YOUR ASSIGNMENT » Check the records below line by line, and report how many lines include the string "Server". No other words are needed.

-- SUPPLIED ENTRIES follows --

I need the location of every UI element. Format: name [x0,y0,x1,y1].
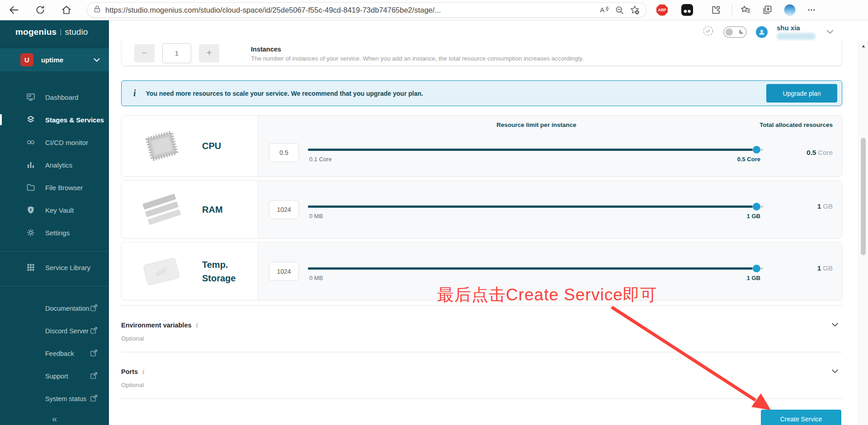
instances-decrease-button[interactable]: − [134,44,155,62]
sidebar-item-label: Settings [45,229,70,237]
scroll-up-arrow[interactable]: ▲ [859,43,868,48]
external-link-icon [90,394,98,404]
instances-increase-button[interactable]: + [199,44,219,62]
back-icon[interactable] [6,2,22,18]
extensions-puzzle-icon[interactable] [708,2,724,18]
sidebar-item-key-vault[interactable]: Key Vault [0,199,109,221]
sidebar-item-label: Service Library [45,264,90,271]
read-aloud-icon[interactable]: A [596,2,612,18]
shield-lock-icon [26,205,35,215]
browser-profile-avatar[interactable] [784,4,796,16]
svg-text:A: A [600,6,604,14]
home-icon[interactable] [59,2,74,18]
user-avatar[interactable] [756,26,768,38]
total-allocated-value: 0.5Core [773,149,833,157]
sidebar-link-discord[interactable]: Discord Server [0,320,109,342]
add-favorite-icon[interactable] [627,2,642,18]
favorites-bar-icon[interactable] [738,2,753,18]
section-label: Environment variables [121,322,192,329]
upgrade-plan-button[interactable]: Upgrade plan [766,84,837,103]
sidebar-link-system-status[interactable]: System status [0,388,109,410]
logo-product: studio [65,27,88,37]
lock-icon[interactable] [93,5,102,15]
tutorial-annotation: 最后点击Create Service即可 [437,284,657,306]
sidebar-item-label: Key Vault [45,206,74,214]
sidebar-link-documentation[interactable]: Documentation [0,297,109,320]
link-label: Feedback [45,350,90,357]
slider-track[interactable] [308,205,763,208]
user-menu-chevron-icon[interactable] [825,26,835,38]
workspace-selector[interactable]: U uptime [0,48,109,71]
gear-icon [26,228,35,237]
info-icon: i [142,368,830,376]
sidebar-item-service-library[interactable]: Service Library [0,256,109,279]
user-name: shu xia [777,24,800,32]
slider-track[interactable] [308,149,763,151]
slider-handle[interactable] [753,203,760,210]
more-icon[interactable] [804,2,819,18]
cpu-limit-input[interactable] [269,143,299,162]
link-label: Discord Server [45,327,90,335]
stages-icon [26,115,35,124]
link-label: Documentation [45,305,90,312]
sidebar-link-feedback[interactable]: Feedback [0,342,109,365]
content-topbar: shu xia [109,20,868,41]
sidebar-item-analytics[interactable]: Analytics [0,154,109,176]
slider-min-label: 0.1 Core [309,156,332,163]
environment-variables-section[interactable]: Environment variables i Optional [121,305,842,352]
sidebar-item-cicd-monitor[interactable]: CI/CD monitor [0,131,109,154]
sidebar-item-dashboard[interactable]: Dashboard [0,86,109,108]
adblock-icon[interactable]: ABP [656,5,668,16]
sidebar-item-stages-services[interactable]: Stages & Services [0,108,109,131]
scrollbar-thumb[interactable] [861,138,866,255]
upgrade-banner: i You need more resources to scale your … [121,80,842,106]
resource-name: CPU [202,139,258,153]
external-link-icon [90,371,98,381]
collections-icon[interactable] [760,2,775,18]
temp-storage-slider[interactable]: 0 MB 1 GB [308,260,763,283]
ram-slider[interactable]: 0 MB 1 GB [308,198,763,221]
create-service-button[interactable]: Create Service [761,410,841,425]
slider-handle[interactable] [753,146,760,154]
sidebar-link-support[interactable]: Support [0,365,109,388]
dashboard-icon [26,93,35,102]
slider-max-label: 1 GB [747,213,760,220]
instances-input[interactable] [162,43,191,63]
column-header-limit: Resource limit per instance [308,121,765,128]
refresh-icon[interactable] [33,2,48,18]
status-check-icon[interactable] [702,25,714,39]
sidebar-collapse-button[interactable]: « [0,414,109,424]
url-text[interactable]: https://studio.mogenius.com/studio/cloud… [105,6,596,14]
ram-resource-card: RAM 0 MB 1 GB 1GB [121,180,842,238]
browser-scrollbar[interactable]: ▲ [858,41,868,425]
user-email-redacted [777,33,816,40]
info-icon: i [133,88,136,98]
slider-track[interactable] [308,267,763,270]
slider-handle[interactable] [753,265,760,272]
toolbar-divider [732,5,732,15]
section-label: Ports [121,368,138,375]
chevron-down-icon[interactable] [830,319,840,331]
external-link-icon [90,326,98,336]
user-info[interactable]: shu xia [777,24,816,40]
temp-storage-limit-input[interactable] [269,262,299,281]
resource-name: RAM [202,203,258,216]
ram-limit-input[interactable] [269,200,299,219]
column-header-total: Total allocated resources [760,121,833,128]
ports-section[interactable]: Ports i Optional [121,352,842,399]
resource-name: Temp. Storage [202,258,258,285]
chevron-down-icon[interactable] [830,366,840,378]
cpu-slider[interactable]: 0.1 Core 0.5 Core [308,141,763,164]
total-allocated-value: 1GB [773,202,833,217]
sidebar-item-settings[interactable]: Settings [0,221,109,244]
slider-max-label: 0.5 Core [737,156,760,163]
zoom-out-icon[interactable] [612,2,627,18]
banner-text: You need more resources to scale your se… [146,90,766,97]
instances-title: Instances [251,46,584,53]
address-bar[interactable]: https://studio.mogenius.com/studio/cloud… [87,2,646,18]
workspace-name: uptime [41,56,94,64]
extension-dark-icon[interactable] [679,2,695,18]
total-unit: GB [823,264,833,272]
theme-toggle[interactable] [723,26,747,38]
sidebar-item-file-browser[interactable]: File Browser [0,176,109,199]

-- SUPPLIED ENTRIES concluded --

WRITTEN RESPONSE » 2